Google’s new robot system relies on a speech model for control. Thanks to internal monologues, the system can interact more flexibly with its environment.
Flexible robots will one day perform multiple tasks in the real world. They must first possess a large repertoire of basic skills and be able to plan their use. This includes recognizing when they need to change their course of action because a particular action or an entire plan is not successful.
Such planning, constant perceptual feedback, and control of the system at all levels are some of the subtasks that such an embodied agent must seamlessly combine to act intelligently in its environment. AI researchers tackle these challenges with a variety of approaches. Many of these rely on reinforcement learning to teach robots how to move. Tasks like planning and flexibility take more work.
Meta’s AI chief Yann LeCun, for example, unveiled his plans for an autonomous AI in March. While it won’t be located in a robot (for now), it otherwise has all the building blocks for a flexible agent with the ability to plan.
Large language models for embodied agents
Central to LeCun’s model is a world model in which a basic understanding of the world is to be located within the AI system. These world models do not yet exist.
One reason to assume that they are possible has been provided in recent years by large language models. These models can generate and process text, but also have a wealth of knowledge about the world due to training with gigantic amounts of text. In some examples, they also show a rudimentary – though not stable – ability to reason, such as in Google’s PaLM experiments.
AI researchers from Google’s robotics division, among others, are therefore asking: can language models serve as reasoning models that combine multiple feedback sources and become interactive problem solvers for embodied tasks, such as robot manipulation?
Other work has already shown that language models can be used to plan actions in robots. The Google team now asks whether the capabilities of language models can also be used to reschedule when things go wrong.
Google shows inner robot monologues
The model used is what is called “thinking in language.” As an example, the team cites an inner monologue that might play out when a person is trying to unlock a door: “I need to unlock the door; I’m trying to take this key and put it in the lock … no, wait, it doesn’t fit, I’ll try another one … this one worked, now I can turn the key.”
This thought process involved decisions about immediate actions to solve the higher-level task (picking up the key, unlocking the door). Next, observations about the results of the attempted actions (key does not fit). Finally, corrective actions in response to those observations (trying a different key).
Such a thought process is therefore a natural framework for integrating feedback for large language models, the researchers say. They call the approach “inner monologue.”
While older approaches directly let a speech model generate a complex plan for a goal, leaving no opportunity for corrections, the Google team continuously feeds the speech model with additional information as the robot interacts with the environment.
This may include a description of the objects visible in a scene or feedback on whether an action was successful or not. Based on this information, the speech model can also ask follow-up questions of the human if an instruction is unclear or no longer executable.
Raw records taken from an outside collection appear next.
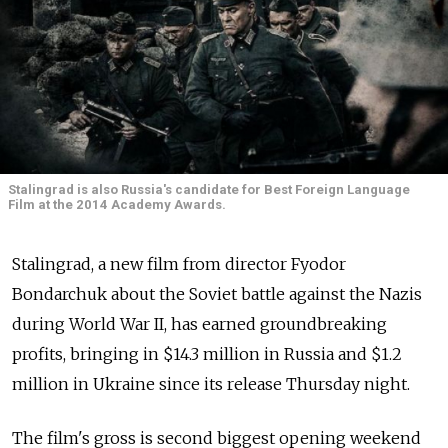
Stalingrad is also Russia's candidate for Best Foreign Language
Film at the 2014 Academy Awards.
Stalingrad, a new film from director Fyodor
Bondarchuk about the Soviet battle against the Nazis
during World War II, has earned groundbreaking
profits, bringing in $14.3 million in Russia and $1.2
million in Ukraine since its release Thursday night.
The film's gross is second biggest opening weekend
Google Inner Monologue controls robots in simulation and reality
Google’s team is testing Inner Monologue in simulation and reality, with the language model also generating commands that control the robot. The model was only prepared for this with a few examples (few-shot-learning). In the simulation, a virtual robot arm thus sorts virtual objects. In reality, a real robot arm sorts plastic bananas and ketchup bottles. If an action is unsuccessful, the language model issues the same command again.
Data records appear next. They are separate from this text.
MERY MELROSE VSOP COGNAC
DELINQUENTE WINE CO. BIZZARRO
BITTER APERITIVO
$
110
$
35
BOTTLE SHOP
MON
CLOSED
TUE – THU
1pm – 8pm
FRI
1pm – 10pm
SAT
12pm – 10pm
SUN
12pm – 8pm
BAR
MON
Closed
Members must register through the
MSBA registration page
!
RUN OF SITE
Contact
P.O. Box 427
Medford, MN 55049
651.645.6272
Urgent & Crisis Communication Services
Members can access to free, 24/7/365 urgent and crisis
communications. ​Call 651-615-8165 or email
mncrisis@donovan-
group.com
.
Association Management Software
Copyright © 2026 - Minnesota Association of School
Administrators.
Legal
Google’s robot use in a real test environment is impressive, with a moving robotic arm picking up, stowing, or discarding beverage cans or snacks while dealing with human intervention. It repeats failed actions, describes scenes, and asks appropriate follow-up questions.
Thanks to its language capabilities, the system can continuously adapt to new instructions and set itself new goals when old ones are not achievable. It also understands multiple languages, can use past actions and environmental feedback to better understand a scene, and can handle typos. Video examples of this can be found on Inner Monologue’s project page.
In the future, the team hopes to reduce the model’s reliance on human feedback, such as using advanced image/video captioning and answering visual questions.